## Exercise description:
Every line below that has the string "page" adds one to the count. Give that count by itself.
------------------------------
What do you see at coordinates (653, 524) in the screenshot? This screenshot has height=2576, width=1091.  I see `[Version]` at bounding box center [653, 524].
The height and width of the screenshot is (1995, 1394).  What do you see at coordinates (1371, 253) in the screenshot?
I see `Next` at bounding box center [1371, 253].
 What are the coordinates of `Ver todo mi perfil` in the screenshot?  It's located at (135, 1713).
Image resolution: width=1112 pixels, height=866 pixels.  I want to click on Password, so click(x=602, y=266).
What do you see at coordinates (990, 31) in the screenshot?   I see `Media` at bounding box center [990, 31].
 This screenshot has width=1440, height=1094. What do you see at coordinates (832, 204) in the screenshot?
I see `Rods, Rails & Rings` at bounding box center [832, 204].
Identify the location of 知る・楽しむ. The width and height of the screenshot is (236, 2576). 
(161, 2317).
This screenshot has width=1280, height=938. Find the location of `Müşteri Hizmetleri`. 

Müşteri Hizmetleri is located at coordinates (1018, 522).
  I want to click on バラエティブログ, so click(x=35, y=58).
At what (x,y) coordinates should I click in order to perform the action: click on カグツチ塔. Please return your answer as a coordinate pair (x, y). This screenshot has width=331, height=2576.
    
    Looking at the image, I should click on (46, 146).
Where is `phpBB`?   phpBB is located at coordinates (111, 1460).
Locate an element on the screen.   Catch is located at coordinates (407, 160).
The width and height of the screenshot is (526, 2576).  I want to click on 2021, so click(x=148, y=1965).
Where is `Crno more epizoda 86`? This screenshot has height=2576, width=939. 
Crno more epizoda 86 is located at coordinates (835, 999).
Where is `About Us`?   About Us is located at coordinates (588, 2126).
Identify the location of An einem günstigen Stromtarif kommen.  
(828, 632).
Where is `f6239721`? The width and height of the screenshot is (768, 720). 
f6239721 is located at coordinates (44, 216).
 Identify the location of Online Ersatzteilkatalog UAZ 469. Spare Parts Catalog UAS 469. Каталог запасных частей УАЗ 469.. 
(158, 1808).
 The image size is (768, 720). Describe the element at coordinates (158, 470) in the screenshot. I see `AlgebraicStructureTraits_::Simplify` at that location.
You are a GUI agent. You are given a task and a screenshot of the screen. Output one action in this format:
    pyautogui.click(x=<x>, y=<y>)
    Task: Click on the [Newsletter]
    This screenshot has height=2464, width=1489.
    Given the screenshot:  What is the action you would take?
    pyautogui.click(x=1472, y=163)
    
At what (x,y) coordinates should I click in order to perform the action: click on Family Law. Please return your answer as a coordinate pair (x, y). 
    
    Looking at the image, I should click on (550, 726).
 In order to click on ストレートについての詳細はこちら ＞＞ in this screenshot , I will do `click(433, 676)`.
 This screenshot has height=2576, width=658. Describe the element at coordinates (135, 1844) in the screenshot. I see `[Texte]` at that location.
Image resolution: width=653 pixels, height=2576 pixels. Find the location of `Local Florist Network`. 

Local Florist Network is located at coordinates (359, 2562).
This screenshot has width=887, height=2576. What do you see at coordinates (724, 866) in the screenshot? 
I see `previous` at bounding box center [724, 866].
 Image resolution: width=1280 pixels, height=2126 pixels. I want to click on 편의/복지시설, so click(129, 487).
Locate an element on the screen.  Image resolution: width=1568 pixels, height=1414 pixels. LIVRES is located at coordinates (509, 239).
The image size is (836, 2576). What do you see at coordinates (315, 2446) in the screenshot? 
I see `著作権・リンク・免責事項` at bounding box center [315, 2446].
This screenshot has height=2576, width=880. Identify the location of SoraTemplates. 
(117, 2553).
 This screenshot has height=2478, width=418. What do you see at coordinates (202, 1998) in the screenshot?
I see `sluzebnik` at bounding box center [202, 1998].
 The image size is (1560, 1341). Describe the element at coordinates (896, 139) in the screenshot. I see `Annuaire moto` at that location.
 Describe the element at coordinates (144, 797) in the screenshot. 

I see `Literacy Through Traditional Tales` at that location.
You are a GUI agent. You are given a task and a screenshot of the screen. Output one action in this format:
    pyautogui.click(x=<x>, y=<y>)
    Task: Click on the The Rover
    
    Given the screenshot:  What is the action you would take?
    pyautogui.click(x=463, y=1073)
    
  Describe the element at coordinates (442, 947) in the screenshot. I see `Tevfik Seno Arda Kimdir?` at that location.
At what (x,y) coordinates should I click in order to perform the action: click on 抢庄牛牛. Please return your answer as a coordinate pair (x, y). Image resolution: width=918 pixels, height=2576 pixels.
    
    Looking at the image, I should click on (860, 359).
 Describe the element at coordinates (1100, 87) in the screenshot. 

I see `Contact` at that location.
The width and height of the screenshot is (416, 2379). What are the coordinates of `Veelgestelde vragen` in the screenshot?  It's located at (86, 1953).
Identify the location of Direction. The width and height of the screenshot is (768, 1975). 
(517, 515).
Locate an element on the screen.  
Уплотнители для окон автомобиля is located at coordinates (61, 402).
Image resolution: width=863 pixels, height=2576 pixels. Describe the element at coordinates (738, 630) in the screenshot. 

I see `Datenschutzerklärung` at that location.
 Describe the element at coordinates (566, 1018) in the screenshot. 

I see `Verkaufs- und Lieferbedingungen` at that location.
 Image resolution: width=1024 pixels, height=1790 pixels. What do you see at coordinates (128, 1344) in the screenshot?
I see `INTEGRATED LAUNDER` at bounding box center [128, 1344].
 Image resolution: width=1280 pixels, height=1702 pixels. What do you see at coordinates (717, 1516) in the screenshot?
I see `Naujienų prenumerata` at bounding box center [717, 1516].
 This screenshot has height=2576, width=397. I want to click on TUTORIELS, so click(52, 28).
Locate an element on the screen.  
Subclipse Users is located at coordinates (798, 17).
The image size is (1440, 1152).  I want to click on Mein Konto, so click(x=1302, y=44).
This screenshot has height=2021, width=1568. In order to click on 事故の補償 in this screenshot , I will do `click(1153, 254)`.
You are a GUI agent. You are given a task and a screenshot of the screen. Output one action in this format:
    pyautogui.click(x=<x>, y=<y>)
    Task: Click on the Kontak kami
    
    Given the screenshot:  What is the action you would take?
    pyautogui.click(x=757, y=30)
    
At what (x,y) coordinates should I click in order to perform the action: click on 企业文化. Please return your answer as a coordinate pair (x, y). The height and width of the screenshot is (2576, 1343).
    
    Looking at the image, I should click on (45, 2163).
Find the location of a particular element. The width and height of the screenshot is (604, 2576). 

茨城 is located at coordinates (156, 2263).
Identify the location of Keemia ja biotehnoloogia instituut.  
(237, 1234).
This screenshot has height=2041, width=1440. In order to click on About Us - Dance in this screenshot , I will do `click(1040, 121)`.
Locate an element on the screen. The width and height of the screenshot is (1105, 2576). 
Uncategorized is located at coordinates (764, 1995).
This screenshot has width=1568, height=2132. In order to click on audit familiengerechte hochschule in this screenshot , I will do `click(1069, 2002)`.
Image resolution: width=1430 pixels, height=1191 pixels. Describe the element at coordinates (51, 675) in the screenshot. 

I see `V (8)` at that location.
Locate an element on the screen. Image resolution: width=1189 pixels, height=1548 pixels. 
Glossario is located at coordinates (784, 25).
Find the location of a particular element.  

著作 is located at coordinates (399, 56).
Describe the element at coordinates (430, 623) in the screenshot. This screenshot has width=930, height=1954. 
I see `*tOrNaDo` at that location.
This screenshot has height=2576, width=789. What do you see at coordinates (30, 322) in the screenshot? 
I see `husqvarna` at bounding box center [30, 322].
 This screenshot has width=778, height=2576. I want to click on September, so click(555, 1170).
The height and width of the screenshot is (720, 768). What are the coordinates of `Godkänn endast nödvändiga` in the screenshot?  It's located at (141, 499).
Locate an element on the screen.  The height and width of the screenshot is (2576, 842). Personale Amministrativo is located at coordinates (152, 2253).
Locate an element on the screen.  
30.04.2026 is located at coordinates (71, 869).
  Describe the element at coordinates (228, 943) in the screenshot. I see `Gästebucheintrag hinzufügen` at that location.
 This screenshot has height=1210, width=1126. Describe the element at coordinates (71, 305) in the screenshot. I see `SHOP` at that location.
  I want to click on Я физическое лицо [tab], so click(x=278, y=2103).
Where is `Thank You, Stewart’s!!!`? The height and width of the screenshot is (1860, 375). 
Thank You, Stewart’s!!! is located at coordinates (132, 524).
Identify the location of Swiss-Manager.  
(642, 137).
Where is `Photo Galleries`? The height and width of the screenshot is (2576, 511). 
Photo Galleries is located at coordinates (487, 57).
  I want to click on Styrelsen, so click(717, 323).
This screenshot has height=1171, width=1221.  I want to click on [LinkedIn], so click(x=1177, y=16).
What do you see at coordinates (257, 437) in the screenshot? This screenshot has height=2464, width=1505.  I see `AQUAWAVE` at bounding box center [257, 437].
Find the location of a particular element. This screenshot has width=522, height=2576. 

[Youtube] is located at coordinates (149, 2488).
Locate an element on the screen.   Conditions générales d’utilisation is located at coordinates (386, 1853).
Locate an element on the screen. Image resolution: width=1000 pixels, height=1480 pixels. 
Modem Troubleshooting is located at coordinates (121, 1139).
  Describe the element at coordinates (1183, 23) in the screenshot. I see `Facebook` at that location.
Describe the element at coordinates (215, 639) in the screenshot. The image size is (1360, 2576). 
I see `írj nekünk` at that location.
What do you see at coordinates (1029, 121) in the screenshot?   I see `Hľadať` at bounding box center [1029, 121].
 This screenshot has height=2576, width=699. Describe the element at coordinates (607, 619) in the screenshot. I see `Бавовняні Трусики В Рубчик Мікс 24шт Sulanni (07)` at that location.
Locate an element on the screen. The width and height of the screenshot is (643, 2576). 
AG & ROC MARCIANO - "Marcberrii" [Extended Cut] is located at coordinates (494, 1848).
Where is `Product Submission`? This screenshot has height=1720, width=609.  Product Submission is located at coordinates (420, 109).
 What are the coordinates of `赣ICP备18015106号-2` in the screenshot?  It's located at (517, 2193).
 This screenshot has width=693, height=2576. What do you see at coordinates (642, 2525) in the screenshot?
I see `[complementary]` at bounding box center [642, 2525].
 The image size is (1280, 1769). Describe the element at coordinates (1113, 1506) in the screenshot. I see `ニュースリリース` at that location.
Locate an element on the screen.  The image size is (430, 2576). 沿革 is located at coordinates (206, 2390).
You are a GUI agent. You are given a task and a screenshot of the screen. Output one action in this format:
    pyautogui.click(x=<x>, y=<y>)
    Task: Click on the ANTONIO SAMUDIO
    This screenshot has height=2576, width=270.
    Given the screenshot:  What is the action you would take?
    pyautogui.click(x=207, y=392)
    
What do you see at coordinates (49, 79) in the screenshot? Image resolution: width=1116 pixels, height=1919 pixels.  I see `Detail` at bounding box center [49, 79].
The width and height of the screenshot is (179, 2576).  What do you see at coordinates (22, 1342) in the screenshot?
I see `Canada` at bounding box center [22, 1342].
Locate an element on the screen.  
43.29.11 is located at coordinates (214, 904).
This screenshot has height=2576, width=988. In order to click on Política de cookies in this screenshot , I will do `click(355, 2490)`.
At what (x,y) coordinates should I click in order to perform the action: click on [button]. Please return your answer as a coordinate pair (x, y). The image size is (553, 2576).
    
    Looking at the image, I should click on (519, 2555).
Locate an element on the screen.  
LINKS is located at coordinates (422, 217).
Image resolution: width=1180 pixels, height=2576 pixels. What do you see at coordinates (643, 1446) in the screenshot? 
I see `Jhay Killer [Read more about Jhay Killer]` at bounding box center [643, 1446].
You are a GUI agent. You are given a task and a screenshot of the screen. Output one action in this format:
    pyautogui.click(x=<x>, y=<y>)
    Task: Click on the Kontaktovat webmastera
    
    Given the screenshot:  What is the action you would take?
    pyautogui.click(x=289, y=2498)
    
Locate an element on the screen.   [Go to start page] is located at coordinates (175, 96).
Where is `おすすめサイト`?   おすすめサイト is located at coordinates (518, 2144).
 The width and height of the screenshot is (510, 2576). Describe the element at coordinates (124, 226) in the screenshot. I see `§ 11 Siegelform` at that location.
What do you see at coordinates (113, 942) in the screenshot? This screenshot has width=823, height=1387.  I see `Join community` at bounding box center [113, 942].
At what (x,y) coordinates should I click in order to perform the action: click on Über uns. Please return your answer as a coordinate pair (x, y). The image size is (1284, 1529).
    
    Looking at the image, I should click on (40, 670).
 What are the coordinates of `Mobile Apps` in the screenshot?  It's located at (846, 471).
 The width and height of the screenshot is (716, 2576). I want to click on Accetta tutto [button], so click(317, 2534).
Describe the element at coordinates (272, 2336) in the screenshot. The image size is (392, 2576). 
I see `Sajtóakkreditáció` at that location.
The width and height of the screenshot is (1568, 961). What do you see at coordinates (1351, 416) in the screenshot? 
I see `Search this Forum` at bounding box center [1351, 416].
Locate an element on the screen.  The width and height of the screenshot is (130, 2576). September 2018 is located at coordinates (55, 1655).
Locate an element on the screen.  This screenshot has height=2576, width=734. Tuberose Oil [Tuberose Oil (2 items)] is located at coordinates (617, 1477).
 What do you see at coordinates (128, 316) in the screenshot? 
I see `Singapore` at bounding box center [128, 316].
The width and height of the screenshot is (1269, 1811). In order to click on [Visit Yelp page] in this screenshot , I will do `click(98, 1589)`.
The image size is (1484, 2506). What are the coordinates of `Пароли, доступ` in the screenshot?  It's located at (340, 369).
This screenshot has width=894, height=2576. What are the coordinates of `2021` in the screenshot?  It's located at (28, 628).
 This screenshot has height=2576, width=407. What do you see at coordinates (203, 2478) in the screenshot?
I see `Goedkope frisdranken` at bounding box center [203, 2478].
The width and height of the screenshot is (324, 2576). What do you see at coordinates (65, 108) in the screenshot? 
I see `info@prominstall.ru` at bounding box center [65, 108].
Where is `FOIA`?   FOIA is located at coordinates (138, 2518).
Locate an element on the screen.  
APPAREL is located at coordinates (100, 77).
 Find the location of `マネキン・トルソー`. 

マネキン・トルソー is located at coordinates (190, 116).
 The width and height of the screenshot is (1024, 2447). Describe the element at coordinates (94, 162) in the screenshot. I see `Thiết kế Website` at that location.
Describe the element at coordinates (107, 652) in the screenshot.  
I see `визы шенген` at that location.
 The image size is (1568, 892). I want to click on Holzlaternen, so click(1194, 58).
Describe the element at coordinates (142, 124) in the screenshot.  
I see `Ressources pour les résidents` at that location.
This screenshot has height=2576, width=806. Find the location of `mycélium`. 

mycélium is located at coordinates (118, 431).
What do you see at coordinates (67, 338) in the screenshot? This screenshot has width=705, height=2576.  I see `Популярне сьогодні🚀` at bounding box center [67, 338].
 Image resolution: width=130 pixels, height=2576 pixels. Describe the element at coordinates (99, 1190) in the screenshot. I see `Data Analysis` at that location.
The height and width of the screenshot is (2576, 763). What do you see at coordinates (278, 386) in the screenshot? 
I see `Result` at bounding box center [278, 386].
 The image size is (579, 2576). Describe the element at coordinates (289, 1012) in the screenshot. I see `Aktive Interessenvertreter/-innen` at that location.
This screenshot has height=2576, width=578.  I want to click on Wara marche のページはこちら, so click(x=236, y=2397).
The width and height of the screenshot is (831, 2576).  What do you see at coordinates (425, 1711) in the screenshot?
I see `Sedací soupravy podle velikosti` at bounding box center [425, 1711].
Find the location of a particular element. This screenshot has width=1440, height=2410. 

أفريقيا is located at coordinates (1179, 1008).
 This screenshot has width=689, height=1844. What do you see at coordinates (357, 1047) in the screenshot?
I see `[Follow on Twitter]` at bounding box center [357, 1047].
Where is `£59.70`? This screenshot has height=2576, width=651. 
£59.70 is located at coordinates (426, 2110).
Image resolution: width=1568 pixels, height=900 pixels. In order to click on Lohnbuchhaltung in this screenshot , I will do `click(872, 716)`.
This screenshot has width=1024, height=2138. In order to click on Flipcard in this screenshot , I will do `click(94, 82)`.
------------------------------
## Completed exercise:
2